Arrêt du 2 février 2010
IIe Cour de droit civil
 
Composition
Mme et MM. les Juges Hohl, Présidente,
Marazzi et Herrmann.
Greffier: M. Braconi.
 
Parties
A.________,
représenté par MMes Nicolas Lynedjian et Céline Courbat,
avocats,
recourant,
 
contre
 
B.________ SA,
représentée par Me Jean-Christophe Diserens, avocat,
intimée.
 
Objet
mainlevée d'opposition,
 
recours contre l'arrêt de la Cour des poursuites et faillites du Tribunal cantonal du canton de Vaud du 9 juillet 2009.
 
Faits:
 
A.
A.a Le 27 août 2007, A.________, B.________ SA - représentée par son administrateur président C.________ - et D.________ ont créé une société anonyme sous la raison sociale E.________ SA; à la date de son inscription au registre du commerce, le 3 septembre 2007, son conseil d'administration était composé de C.________ (président), de D.________ (administrateur) et de A.________ (administrateur délégué).
 
Les trois fondateurs ont signé, le 1er septembre 2007, une convention d'actionnaires, qui comporte notamment les clauses suivantes:
 
"Article 5
1. Tant que le Conseil d'administration de E.________ SA est composé de trois membres, les parties s'engagent à proposer et faire désigner chaque année au Conseil d'administration de E.________ M. A.________ ou un représentant désigné par lui, M. C.________ ou un autre représentant de B.________ SA proposé par celle-ci, ainsi que le modérateur.
2. [...]
3. [...]
4. Pour les cinq premiers exercices sociaux, les administrateurs ainsi désignés par les parties s'engagent à nommer aux fonctions de président de E.________ SA M. C.________ ou, à son défaut, M. D.________, ou à son défaut Mme C.________.
5. Pour les cinq premiers exercices sociaux, les administrateurs ainsi désignés s'engagent à nommer M. A.________ aux fonctions d'administrateur délégué ou, à son défaut, une autre personnalité choisie par les administrateurs.
6. [...]
 
Article 12
1. Toute violation par l'une des parties des obligations stipulées aux art. 4 à 8 fonde l'obligation de s'acquitter d'une peine conventionnelle d'un montant de CHF 500'000.--, les autres parties conservant en outre le droit de lui réclamer la réparation de tout éventuel dommage causé par la violation en question.
2. Le montant payé par la partie qui viole la présente convention est réparti entre les autres parties en proportion de leur participation dans la société.
 
Article 13
1. La présente convention entre en vigueur entre les parties au jour de sa signature par toutes les parties. [...]
2. [...]
3. La présente convention ne pourra prendre fin ou être modifiée que par écrit et sur décision prise à l'unanimité des parties".
A.b Des problèmes d'organisation et de financement sont rapidement apparus.
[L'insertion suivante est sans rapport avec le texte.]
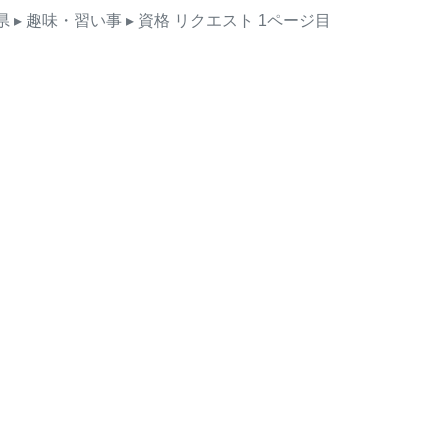
県
▸ 趣味・習い事
▸ 資格
リクエスト
1ページ目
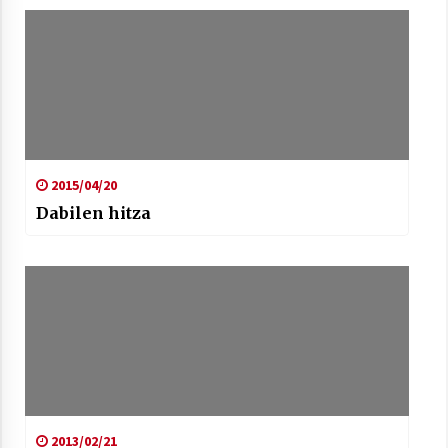
2015/04/20
Dabilen hitza
2013/02/21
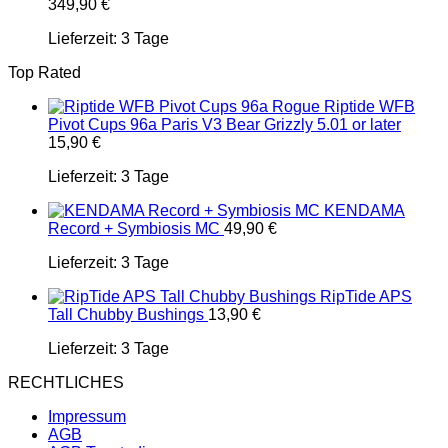
349,90
€
Lieferzeit:
3 Tage
Top Rated
Riptide WFB
Pivot Cups 96a Paris V3 Bear Grizzly 5.01 or later
15,90
€
Lieferzeit:
3 Tage
KENDAMA
Record + Symbiosis MC
49,90
€
Lieferzeit:
3 Tage
RipTide APS
Tall Chubby Bushings
13,90
€
Lieferzeit:
3 Tage
RECHTLICHES
Impressum
AGB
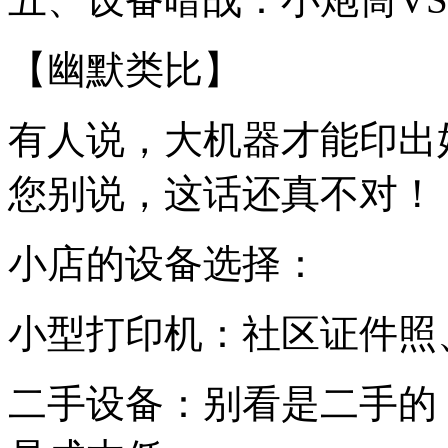
【幽默类比】
有人说，大机器才能印出
您别说，这话还真不对！
小店的设备选择：
小型打印机：社区证件照
二手设备：别看是二手的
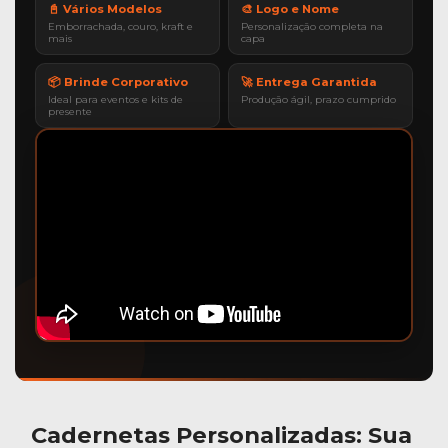
📓 Vários Modelos
🎨 Logo e Nome
Emborrachada, couro, kraft e
Personalização completa na
mais
capa
📦 Brinde Corporativo
🚀 Entrega Garantida
Ideal para eventos e kits de
Produção ágil, prazo cumprido
presente
Cadernetas Personalizadas
: Sua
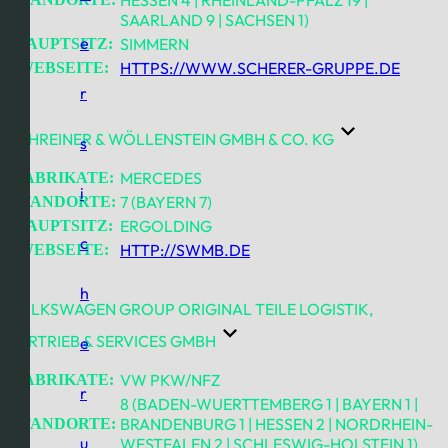
SAARLAND 9 | SACHSEN 1)
e
SIMMERN
HAUPTSITZ:
HTTPS://WWW.SCHERER-GRUPPE.DE
WEBSEITE:
r
SCHREINER & WÖLLENSTEIN GMBH & CO. KG
s
MERCEDES
FABRIKATE:
i
7 (BAYERN 7)
STANDORTE:
ERGOLDING
HAUPTSITZ:
c
HTTP://SWMB.DE
WEBSEITE:
h
VOLKSWAGEN GROUP ORIGINAL TEILE LOGISTIK,
VERTRIEB & SERVICES GMBH
e
VW PKW/NFZ
FABRIKATE:
r
8 (BADEN-WUERTTEMBERG 1 | BAYERN 1 |
BRANDENBURG 1 | HESSEN 2 | NORDRHEIN-
STANDORTE:
u
WESTFALEN 2 | SCHLESWIG-HOLSTEIN 1)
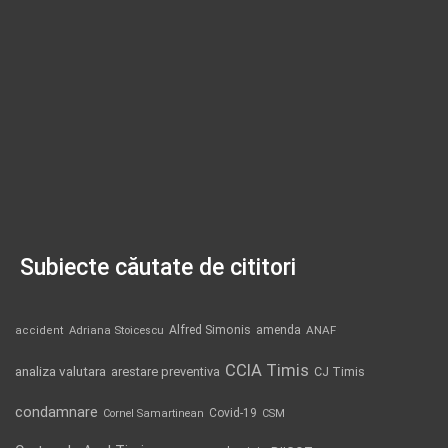
Subiecte căutate de cititori
Alfred Simonis
amenda
ANAF
accident
Adriana Stoicescu
CCIA Timis
analiza valutara
arestare preventiva
CJ Timis
condamnare
Covid-19
Cornel Samartinean
CSM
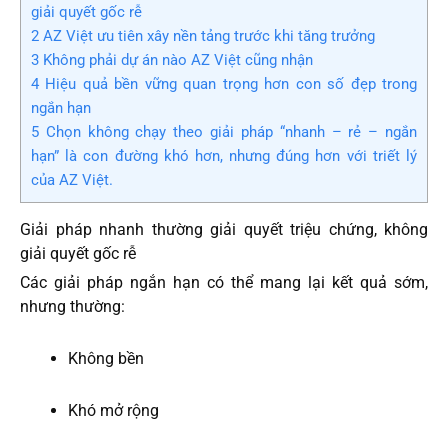
giải quyết gốc rễ
2
AZ Việt ưu tiên xây nền tảng trước khi tăng trưởng
3
Không phải dự án nào AZ Việt cũng nhận
4
Hiệu quả bền vững quan trọng hơn con số đẹp trong
ngắn hạn
5
Chọn không chạy theo giải pháp “nhanh – rẻ – ngắn
hạn” là con đường khó hơn, nhưng đúng hơn với triết lý
của AZ Việt.
Giải pháp nhanh thường giải quyết triệu chứng, không
giải quyết gốc rễ
Các giải pháp ngắn hạn có thể mang lại kết quả sớm,
nhưng thường:
Không bền
Khó mở rộng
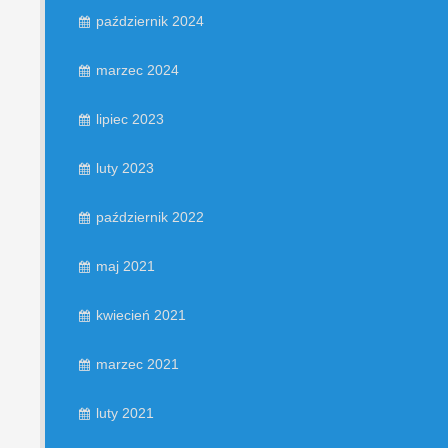
październik 2024
marzec 2024
lipiec 2023
luty 2023
październik 2022
maj 2021
kwiecień 2021
marzec 2021
luty 2021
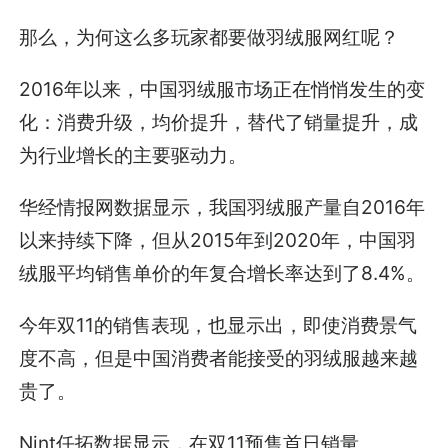
那么，为何这么多玩家都要做羽绒服网红呢？
2016年以来，中国羽绒服市场正在悄悄发生的变
化：消费升级，均价提升，替代了销量提升，成
为行业增长的主要驱动力。
华经情报网数据显示，我国羽绒服产量自2016年
以来持续下降，但从2015年到2020年，中国羽
绒服平均销售单价的年复合增长率达到了8.4%。
今年双11的销售表现，也显示出，即使消费景气
度不高，但是中国消费者能接受的羽绒服越来越
贵了。
Nint任拓数据显示，在双11预售首日销量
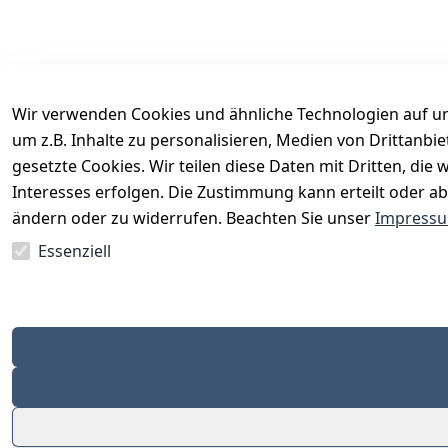
Wir verwenden Cookies und ähnliche Technologien auf un
um z.B. Inhalte zu personalisieren, Medien von Drittanbi
Rechtliches
Services
gesetzte Cookies. Wir teilen diese Daten mit Dritten, di
AGB
Kontakt
Interesses erfolgen. Die Zustimmung kann erteilt oder ab
Impressum
Registrieren
ändern oder zu widerrufen. Beachten Sie unser
Impress
Datenschutzerklärung
Katalog
Essenziell
Barrierefreiheitserklärung
Widerrufsrecht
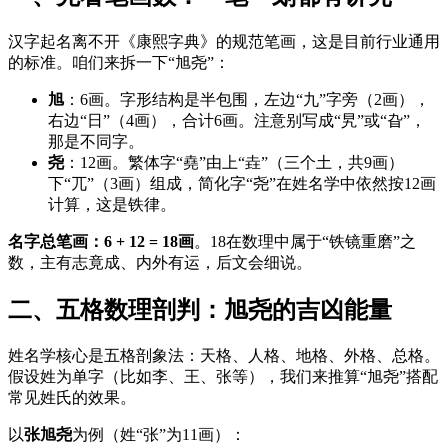
汉字起名离不开《康熙字典》的规范笔画，这是目前行业通用
的标准。咱们来拆一下“旭尧”：
旭
：6画。字形结构是半包围，左边“九”字旁（2画），
右边“日”（4画），合计6画。注意别写成“旯”或“旮”，
那是不同字。
尧
：12画。繁体字“堯”由上“垚”（三个土，共9画）
下“兀”（3画）组成，简化字“尧”在姓名学中依然按12画
计算，这是铁律。
名字总笔画：6 + 12 = 18画
。18在数理中属于“铁镜重磨”之
数，主有志竟成、内外有运，后文会细说。
二、五格数理剖判：旭尧的吉凶能量
姓名学核心是五格剖象法：天格、人格、地格、外格、总格。
假设姓为单字（比如李、王、张等），我们来推算“旭尧”搭配
常见姓氏的效果。
以
张旭尧
为例（姓“张”为11画）：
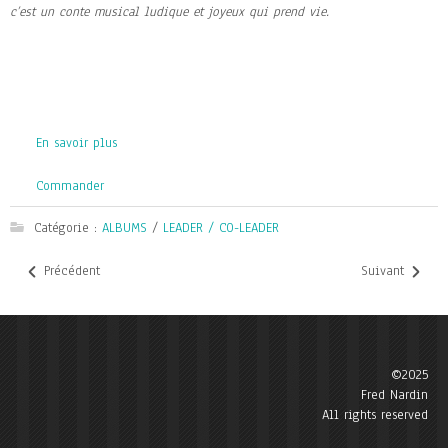
c’est un conte musical ludique et joyeux qui prend vie.
En savoir plus
Commander
Catégorie :
ALBUMS
/
LEADER / CO-LEADER
Précédent
Suivant
©2025
Fred Nardin
All rights reserved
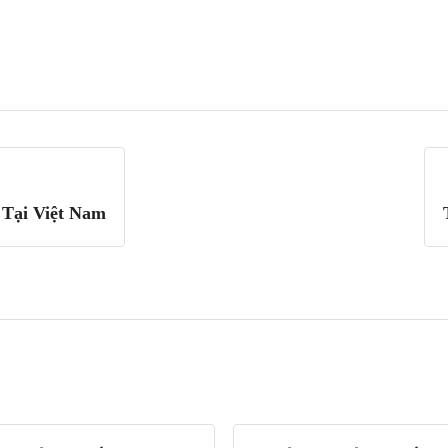
Tại Việt Nam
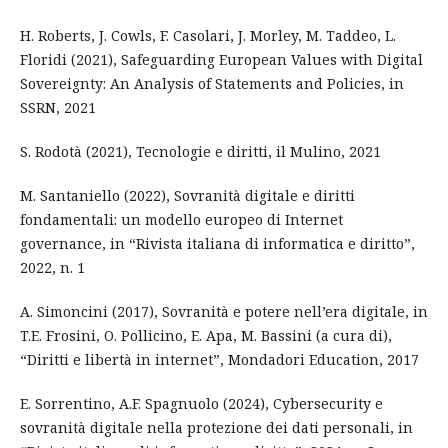
H. Roberts, J. Cowls, F. Casolari, J. Morley, M. Taddeo, L.
Floridi (2021), Safeguarding European Values with Digital
Sovereignty: An Analysis of Statements and Policies, in
SSRN, 2021
S. Rodotà (2021), Tecnologie e diritti, il Mulino, 2021
M. Santaniello (2022), Sovranità digitale e diritti
fondamentali: un modello europeo di Internet
governance, in “Rivista italiana di informatica e diritto”,
2022, n. 1
A. Simoncini (2017), Sovranità e potere nell’era digitale, in
T.E. Frosini, O. Pollicino, E. Apa, M. Bassini (a cura di),
“Diritti e libertà in internet”, Mondadori Education, 2017
E. Sorrentino, A.F. Spagnuolo (2024), Cybersecurity e
sovranità digitale nella protezione dei dati personali, in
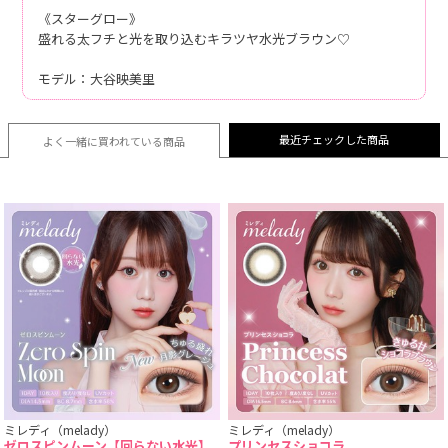
《スターグロー》
盛れる太フチと光を取り込むキラツヤ水光ブラウン♡
モデル：大谷映美里
最近チェックした商品
よく一緒に買われている
商品
ミレディ（melady）
ミレディ（melady）
ゼロスピンムーン【回らない水光】
プリンセスショコラ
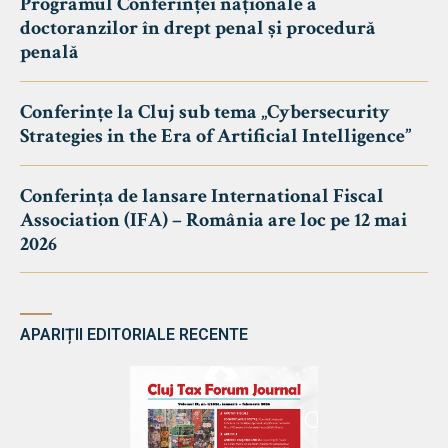
Programul Conferinței naționale a
doctoranzilor în drept penal și procedură
penală
Conferințe la Cluj sub tema „Cybersecurity
Strategies in the Era of Artificial Intelligence”
Conferința de lansare International Fiscal
Association (IFA) – România are loc pe 12 mai
2026
APARIȚII EDITORIALE RECENTE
Dans une télécopie du 5 décembre 2007, adressée aux deux autres fondateurs, A.________ s'est référé à la "réunion de vendredi dernier au cours de laquelle [ces derniers avaient] décidé de changer [sa] fonction dans la société, malgré les accords passés cet été [...]". Il ressort de surcroît du procès-verbal n° 10, dressé après la séance du conseil d'administration du 19 décembre suivant, que les "3 premiers investisseurs [...] ont répondu qu'ils ne souhaiteraient plus investir en raison du remaniement opéré au sein du conseil d'administration à la suite duquel A.________ perdait sa qualité d'administrateur délégué" contre celle d'"administrateur chargé des relations avec les investisseurs"; à cet égard, "A.________ demande à C.________ et D.________ de reconsidérer leurs positions, mais ceux-ci la maintiennent". Ce document indique que, "vu le manque évident de financement extérieur immédiat", le conseil d'administration "recommande à l'assemblée générale de dissoudre E.________ SA"; après en avoir débattu, il a opté pour la "solution de la liquidation [au lieu de] celle de la faillite". En définitive, "A.________ a exprimé sa grande amertume, [et] redit à C.________ et D.________ que si les 3 premiers investisseurs se sont retirés du projet, c'était directement lié au fait que C.________ et D.________ ont voulu maintenir leur décision de changer la structure de management de E.________ - et ceci malgré les accords passés au départ entre les fondateurs quant à l'organigramme".
 
Enfin, le procès-verbal susmentionné comporte un ajout manuscrit, daté du 11 mars 2008 et signé des trois fondateurs, aux termes duquel les "parties [...] décident à l'unanimité de ne pas liquider la société"; quant à lui, "A.________ est prêt à céder à B.________ SA l'intégralité de [ses] actions dans E.________ SA sans paiement" et "également prêt à démissionner du conseil administration avant fin mai 2008".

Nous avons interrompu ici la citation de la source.